* Problem to work on
The answer must consist of each line below that contains the word "広瀬すず", copied in full.
--- Provided records Enclosed Below ---
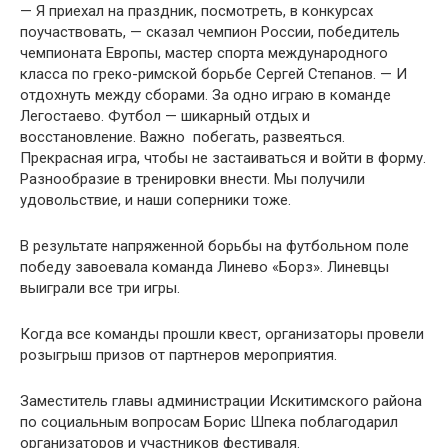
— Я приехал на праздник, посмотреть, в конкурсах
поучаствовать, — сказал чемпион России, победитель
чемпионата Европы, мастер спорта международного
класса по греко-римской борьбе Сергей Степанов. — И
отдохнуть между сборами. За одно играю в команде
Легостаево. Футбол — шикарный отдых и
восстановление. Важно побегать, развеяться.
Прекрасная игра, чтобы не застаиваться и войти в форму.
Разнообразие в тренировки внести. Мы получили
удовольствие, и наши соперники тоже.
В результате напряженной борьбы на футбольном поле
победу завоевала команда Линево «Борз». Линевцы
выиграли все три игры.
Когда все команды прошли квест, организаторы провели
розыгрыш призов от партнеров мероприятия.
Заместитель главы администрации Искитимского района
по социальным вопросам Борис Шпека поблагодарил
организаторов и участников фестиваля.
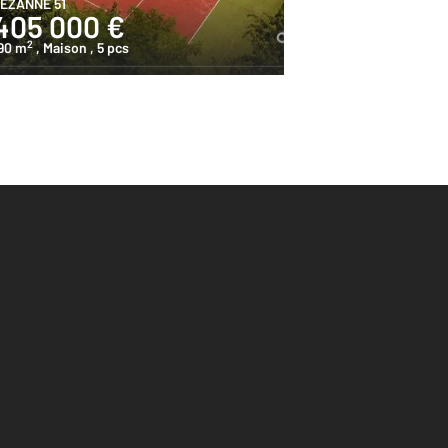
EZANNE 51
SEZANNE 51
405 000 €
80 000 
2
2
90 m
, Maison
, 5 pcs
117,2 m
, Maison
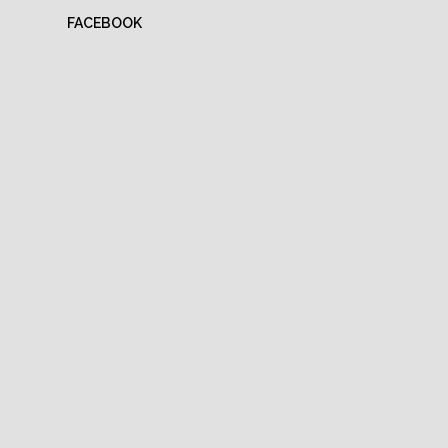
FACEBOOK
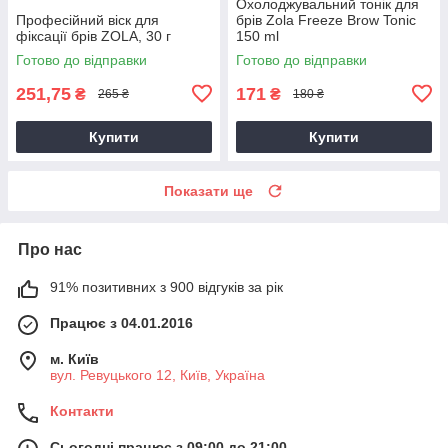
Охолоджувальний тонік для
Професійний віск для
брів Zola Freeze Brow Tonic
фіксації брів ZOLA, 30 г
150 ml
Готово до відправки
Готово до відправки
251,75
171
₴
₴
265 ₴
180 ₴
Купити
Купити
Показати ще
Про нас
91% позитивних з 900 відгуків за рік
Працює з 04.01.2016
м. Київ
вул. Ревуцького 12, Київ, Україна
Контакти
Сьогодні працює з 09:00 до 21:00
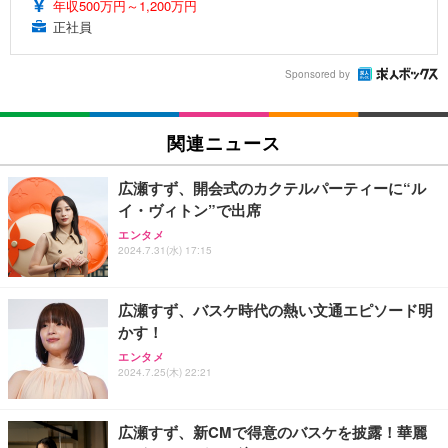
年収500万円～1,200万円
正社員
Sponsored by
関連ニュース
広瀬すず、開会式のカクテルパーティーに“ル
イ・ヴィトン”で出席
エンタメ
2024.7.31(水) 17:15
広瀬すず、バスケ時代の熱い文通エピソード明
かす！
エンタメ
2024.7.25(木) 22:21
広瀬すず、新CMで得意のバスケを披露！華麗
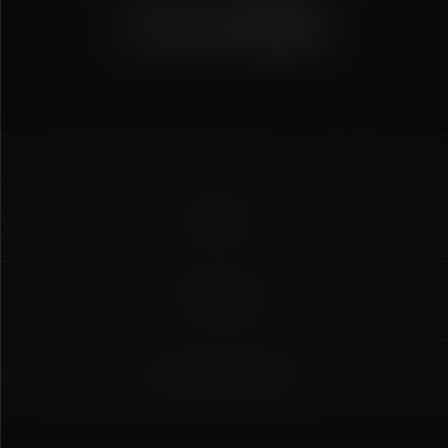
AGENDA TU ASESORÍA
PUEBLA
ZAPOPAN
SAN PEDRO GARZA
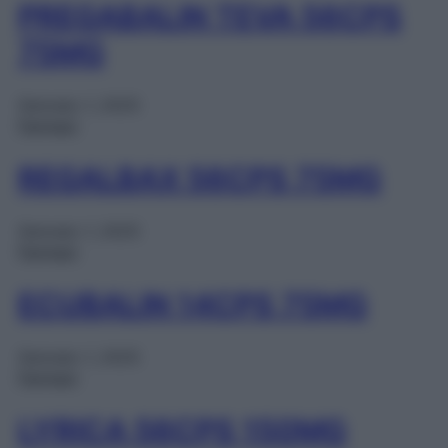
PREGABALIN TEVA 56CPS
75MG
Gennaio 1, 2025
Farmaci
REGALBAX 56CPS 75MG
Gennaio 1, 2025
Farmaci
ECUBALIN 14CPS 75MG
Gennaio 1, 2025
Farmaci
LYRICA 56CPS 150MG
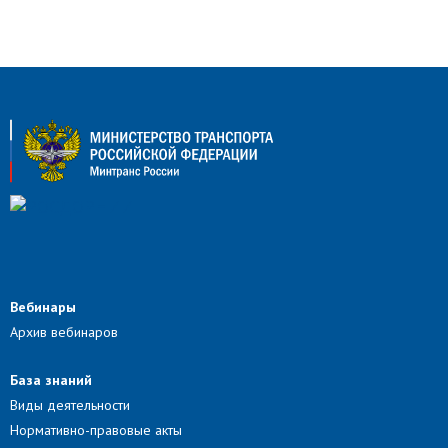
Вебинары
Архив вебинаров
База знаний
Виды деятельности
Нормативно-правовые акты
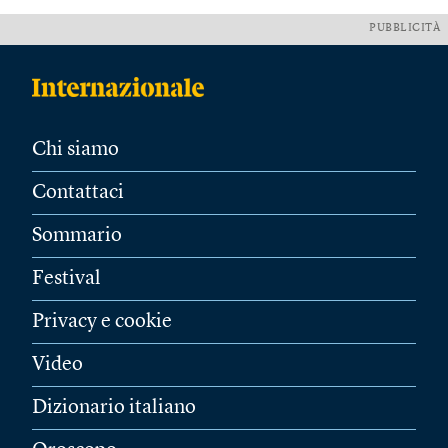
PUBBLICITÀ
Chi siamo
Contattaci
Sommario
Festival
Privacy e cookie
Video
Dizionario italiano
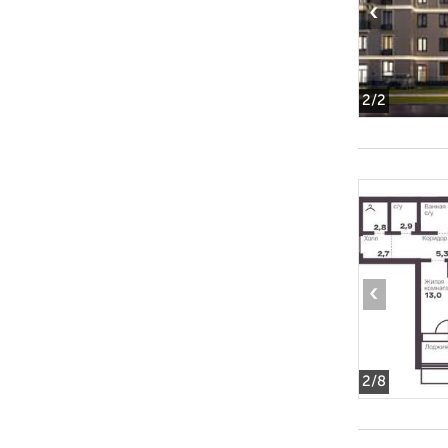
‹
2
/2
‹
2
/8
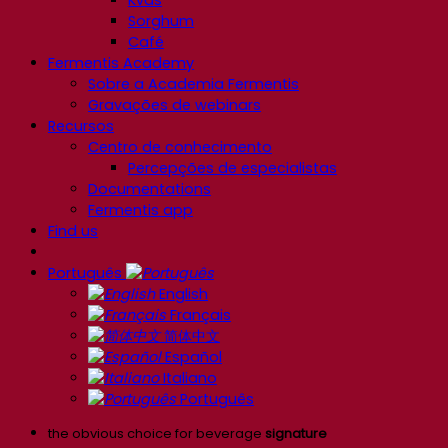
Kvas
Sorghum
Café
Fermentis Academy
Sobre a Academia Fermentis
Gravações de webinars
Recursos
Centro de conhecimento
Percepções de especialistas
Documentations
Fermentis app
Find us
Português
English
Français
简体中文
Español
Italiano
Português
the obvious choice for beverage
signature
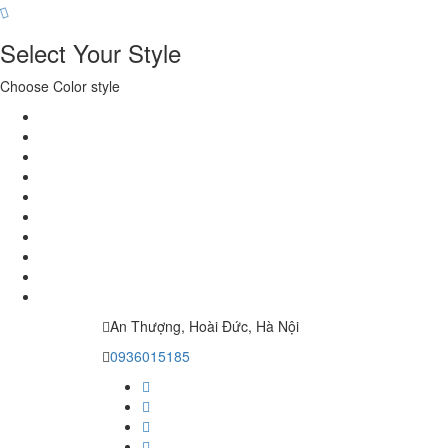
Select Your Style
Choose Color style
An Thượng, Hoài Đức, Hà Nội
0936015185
--- End of Enclosed Provided records ---
--- Provided records Enclosed Below ---
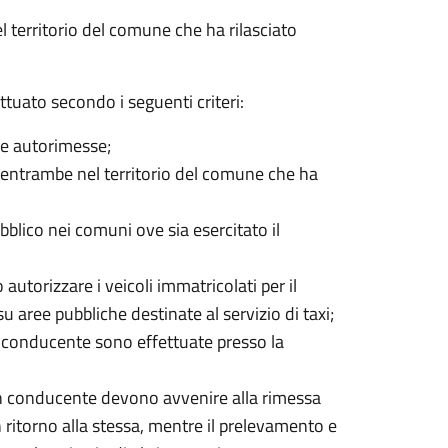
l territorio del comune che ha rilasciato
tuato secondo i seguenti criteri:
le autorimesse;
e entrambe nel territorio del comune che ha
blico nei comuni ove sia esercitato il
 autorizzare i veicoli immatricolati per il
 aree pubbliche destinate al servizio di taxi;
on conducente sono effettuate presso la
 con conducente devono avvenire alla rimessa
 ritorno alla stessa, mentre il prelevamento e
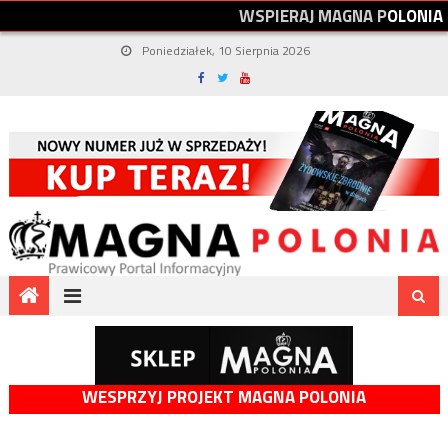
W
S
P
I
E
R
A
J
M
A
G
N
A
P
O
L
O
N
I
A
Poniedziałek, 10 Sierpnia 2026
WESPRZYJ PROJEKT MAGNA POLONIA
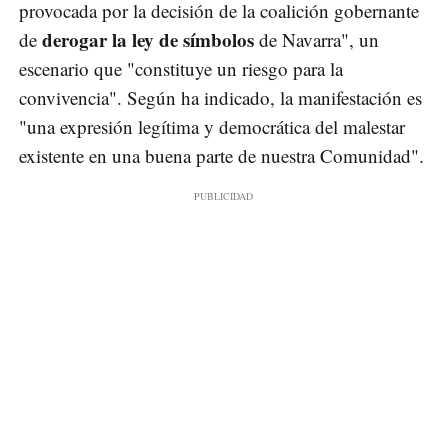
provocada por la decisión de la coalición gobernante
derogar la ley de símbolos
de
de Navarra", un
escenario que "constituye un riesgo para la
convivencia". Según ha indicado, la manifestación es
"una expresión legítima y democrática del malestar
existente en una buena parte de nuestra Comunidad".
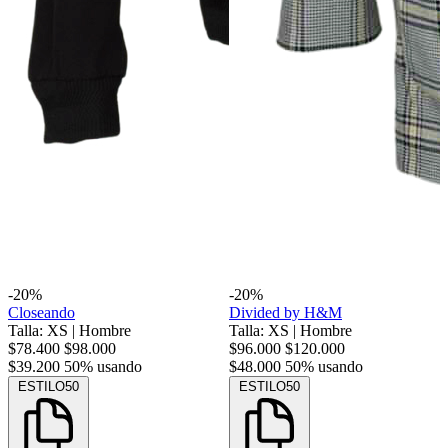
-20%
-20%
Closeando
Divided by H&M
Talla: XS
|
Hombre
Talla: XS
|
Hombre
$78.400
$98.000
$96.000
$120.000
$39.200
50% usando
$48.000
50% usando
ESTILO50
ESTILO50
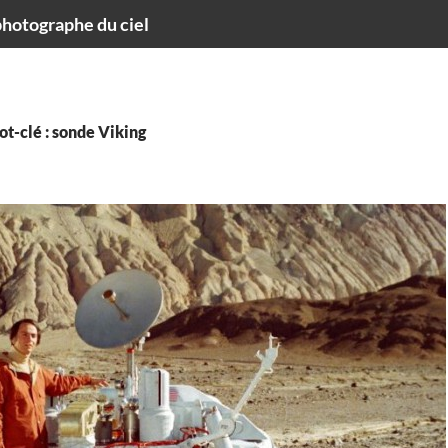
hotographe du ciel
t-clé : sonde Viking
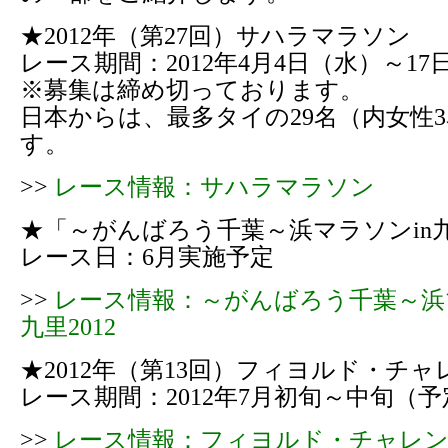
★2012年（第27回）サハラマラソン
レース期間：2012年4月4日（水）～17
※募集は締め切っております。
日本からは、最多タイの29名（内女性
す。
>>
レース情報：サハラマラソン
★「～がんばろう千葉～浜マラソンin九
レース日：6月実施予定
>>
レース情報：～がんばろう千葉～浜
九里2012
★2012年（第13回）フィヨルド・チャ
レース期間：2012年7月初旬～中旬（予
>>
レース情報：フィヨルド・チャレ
--- End of Enclosed Provided records ---
--- Provided records Enclosed Below ---
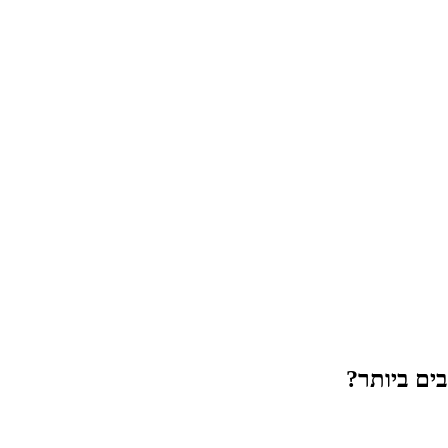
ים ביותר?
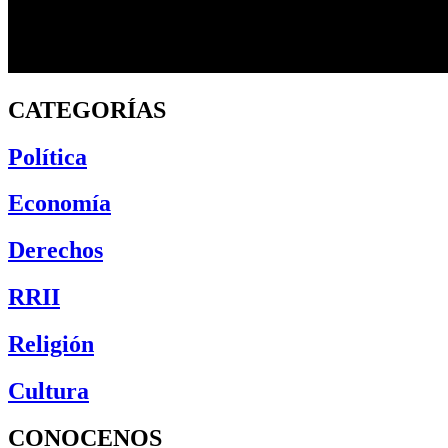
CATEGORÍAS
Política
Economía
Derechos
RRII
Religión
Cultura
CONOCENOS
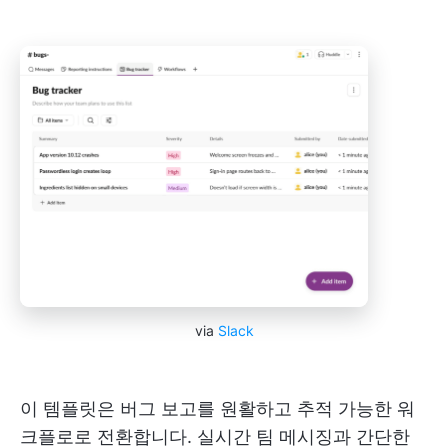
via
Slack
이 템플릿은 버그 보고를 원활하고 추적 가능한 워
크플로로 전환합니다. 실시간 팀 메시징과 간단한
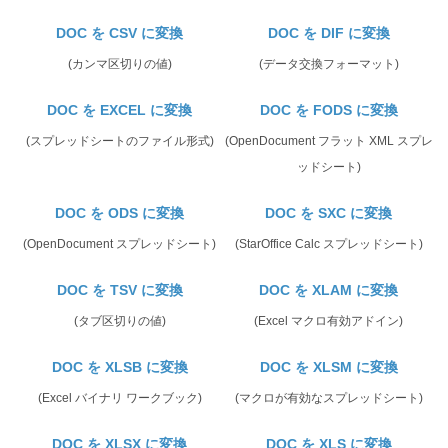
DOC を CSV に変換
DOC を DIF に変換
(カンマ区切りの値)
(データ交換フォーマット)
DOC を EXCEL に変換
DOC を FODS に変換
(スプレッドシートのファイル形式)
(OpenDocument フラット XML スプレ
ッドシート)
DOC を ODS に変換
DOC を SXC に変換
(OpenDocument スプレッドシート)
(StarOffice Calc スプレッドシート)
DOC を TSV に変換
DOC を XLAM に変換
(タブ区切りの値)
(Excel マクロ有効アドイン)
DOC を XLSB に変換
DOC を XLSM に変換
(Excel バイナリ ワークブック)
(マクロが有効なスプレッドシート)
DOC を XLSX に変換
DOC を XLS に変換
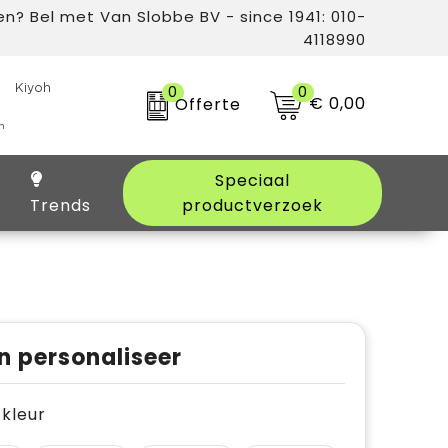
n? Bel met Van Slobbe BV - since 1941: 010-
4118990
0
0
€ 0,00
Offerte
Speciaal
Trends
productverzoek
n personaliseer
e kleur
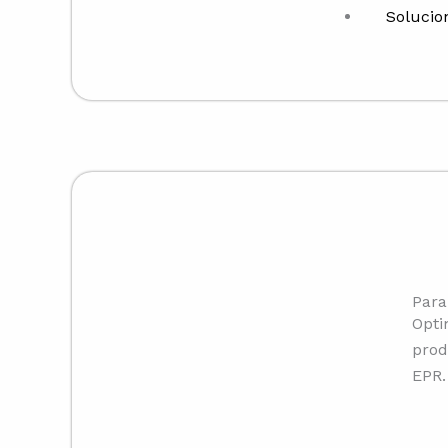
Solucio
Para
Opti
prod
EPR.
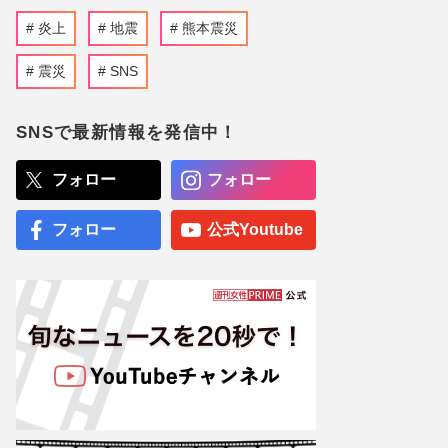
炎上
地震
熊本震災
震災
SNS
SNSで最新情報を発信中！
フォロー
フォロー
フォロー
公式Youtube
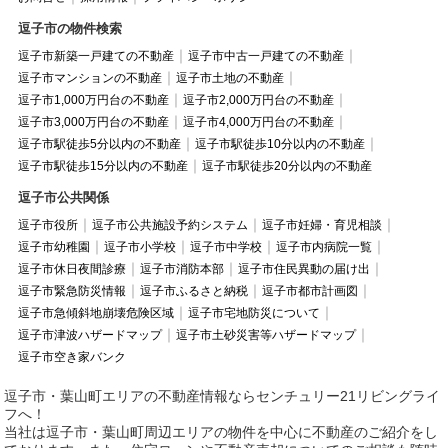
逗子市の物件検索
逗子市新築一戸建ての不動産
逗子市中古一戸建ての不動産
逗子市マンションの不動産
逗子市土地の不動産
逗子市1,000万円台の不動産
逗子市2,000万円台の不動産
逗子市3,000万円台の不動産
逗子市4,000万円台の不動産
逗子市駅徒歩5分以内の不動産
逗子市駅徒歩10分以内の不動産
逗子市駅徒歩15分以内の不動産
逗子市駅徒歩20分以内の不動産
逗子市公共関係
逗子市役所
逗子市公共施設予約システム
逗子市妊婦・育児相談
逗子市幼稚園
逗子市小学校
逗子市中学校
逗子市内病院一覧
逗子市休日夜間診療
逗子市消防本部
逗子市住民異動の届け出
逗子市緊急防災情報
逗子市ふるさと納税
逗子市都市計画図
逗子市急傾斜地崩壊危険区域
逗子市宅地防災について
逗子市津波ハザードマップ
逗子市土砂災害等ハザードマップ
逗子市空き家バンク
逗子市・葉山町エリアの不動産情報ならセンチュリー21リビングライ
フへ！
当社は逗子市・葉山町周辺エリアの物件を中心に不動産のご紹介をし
--- End of Enclosed Provided records ---
* Solved exercise
広瀬すず、開会式のカクテルパーティーに“ル
広瀬すず、バスケ時代の熱い文通エピソード明
広瀬すず、新CMで得意のバスケを披露！華麗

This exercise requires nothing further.